I mean, other than anybody…
Short from: Philadelphia institutes a high tax on sugary drinks. The end result is that people have stopped buying them… or at least, stopped buying them in city limits. And the end result of *that* is:
One of the city’s largest distributors says it will cut 20 percent of its workforce in March, and an owner of six ShopRite stores in Philadelphia says he expects to shed 300 workers this spring.
Good job.
The funniest part of the story is this panicky email from the Mayor:
I didn’t think it was possible for the soda industry to be any greedier … They are so committed to stopping this tax from spreading to other cities, that they are not only passing the tax they should be paying onto their customer, they are actually willing to threaten working men and women’s jobs rather than marginally reduce their seven figure bonuses.

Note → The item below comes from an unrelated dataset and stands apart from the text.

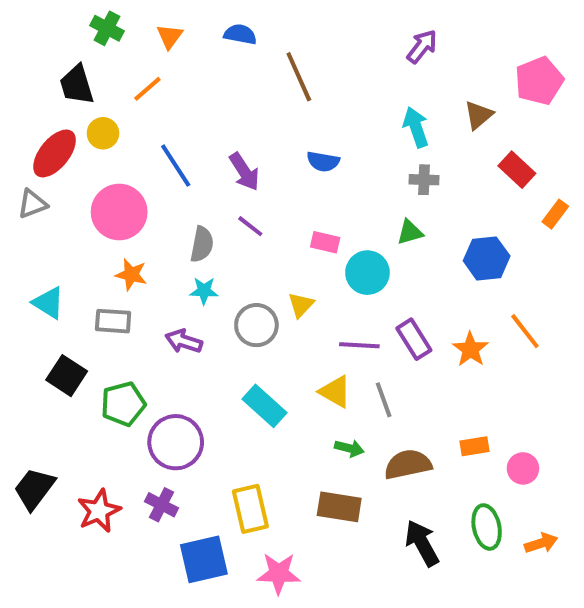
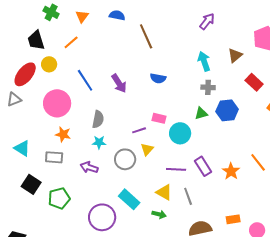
purple line: (250, 226) -> (139, 130), moved, turned -56
blue hexagon: (487, 258) -> (227, 110), moved
purple circle: (176, 442) -> (102, 217), moved
green arrow: (349, 448) -> (159, 214), moved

Huh. You raise a tax on a product, and the people selling the product don’t cut the price of the product so that the customer pays the same? How scandalous!
The real question in situations like this is: are the people who push for this sort of thing, then act surprised when the inevitable happens, stupid, deluded or just lying? When you tax something, you get less of it. When you subsidize something, you get more of it. This not only just makes sense, it’s also historically supported.
Extra betterness: the city is relying on the soda tax to fund its schools. They had planned on $7.6 million per month in tax revenues for that purpose, but only drew in $2.3 million the first month. So, once again good job: linking childhood education to a tax scheme that you had to know would be a disastrous failure.
Even more betterocity: the results of this have meant that far less soda is sold in town, which means far less soda needs to be moved into town via truck, which means there’s less work for truckers, which means members of the Teamsters Union are seeing up to 70% pay cuts. Good job, Democrats who supported this: you’re ticking off the Teamsters.
For some fun reading, take a look at the Wikipedia page of Philadelphia Mayor Jim Kenney. Right after the section on the sugary drink tax he pushed is a section on his opposition to Donald Trump… with extra emphasis on how he’s going to maintain Philadelphia’s status as a crime-enabling “sanctuary city.” Yeah. I’m sure that’ll work out greeeeeaaaat.